Walker G, Kunz D, Pignat W, van den Bosch H, Pfeilschifter J
Department of Pharmacology, University of Basel, Switzerland.
FEBS Lett. 1995 May 8;364(2):218-22. doi: 10.1016/0014-5793(95)00402-u.
Renal mesangial cells express group II phospholipase A2 in response to two principal classes of activating signals that may interact in a synergistic fashion. These two groups of activators comprise inflammatory cytokines such as interleukin-1 beta (IL-1 beta) and tumor necrosis factor-alpha (TNF alpha) and agents that elevate cellular levels of cAMP such as forskolin, an activator of adenylate cyclase. Using pyrrolidine dithiocarbamate (PDTC), a potent inhibitor of nuclear factor NF kappa B, we determined its role in cytokine--and cAMP--triggered group II PLA2 expression. Micromolar amounts of PDTC suppress the IL-1 beta- and TNF alpha-dependent, but not the forskolin-stimulated group II PLA2 activity in mesangial cells. Furthermore, PDTC inhibited the increase of group II PLA2 mRNA steady state levels in response to IL-1 beta and TNF alpha, while only marginally affecting forskolin-induced PLA2 mRNA levels. Our data suggest that NF kappa B activation is an essential component of the cytokine signalling pathway responsible for group II PLA2 gene regulation and that cAMP triggers a separate signalling cascade not involving NF kappa B. These observations may provide a basis to study the underlying mechanisms involved in the regulation of group II PLA2 gene expression.

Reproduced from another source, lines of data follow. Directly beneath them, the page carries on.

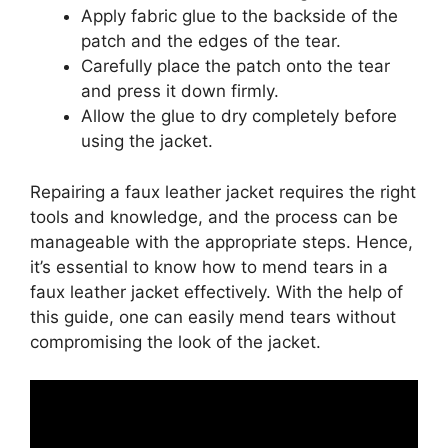
Apply fabric glue to the backside of the
patch and the edges of the tear.
Carefully place the patch onto the tear
and press it down firmly.
Allow the glue to dry completely before
using the jacket.
Repairing a faux leather jacket requires the right
tools and knowledge, and the process can be
manageable with the appropriate steps. Hence,
it’s essential to know how to mend tears in a
faux leather jacket effectively. With the help of
this guide, one can easily mend tears without
compromising the look of the jacket.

肾系膜细胞会响应两类主要的激活信号而表达II型磷脂酶A2,这两类信号可能以协同方式相互作用。这两组激活剂包括炎性细胞因子,如白细胞介素-1β(IL-1β)和肿瘤坏死因子-α(TNFα),以及能提高细胞内环磷酸腺苷(cAMP)水平的物质,如毛喉素(一种腺苷酸环化酶激活剂)。我们使用核因子NF-κB的强效抑制剂吡咯烷二硫代氨基甲酸盐(PDTC),来确定其在细胞因子和cAMP触发的II型磷脂酶A2表达中的作用。微摩尔量的PDTC可抑制系膜细胞中IL-1β和TNFα依赖性的II型磷脂酶A2活性,但不抑制毛喉素刺激的该酶活性。此外,PDTC抑制了因IL-1β和TNFα而导致的II型磷脂酶A2 mRNA稳态水平的升高,而对毛喉素诱导的磷脂酶A2 mRNA水平仅有轻微影响。我们的数据表明,NF-κB激活是细胞因子信号通路中负责II型磷脂酶A2基因调控的重要组成部分,而cAMP触发了一个不涉及NF-κB的独立信号级联反应。这些观察结果可能为研究II型磷脂酶A2基因表达调控的潜在机制提供基础。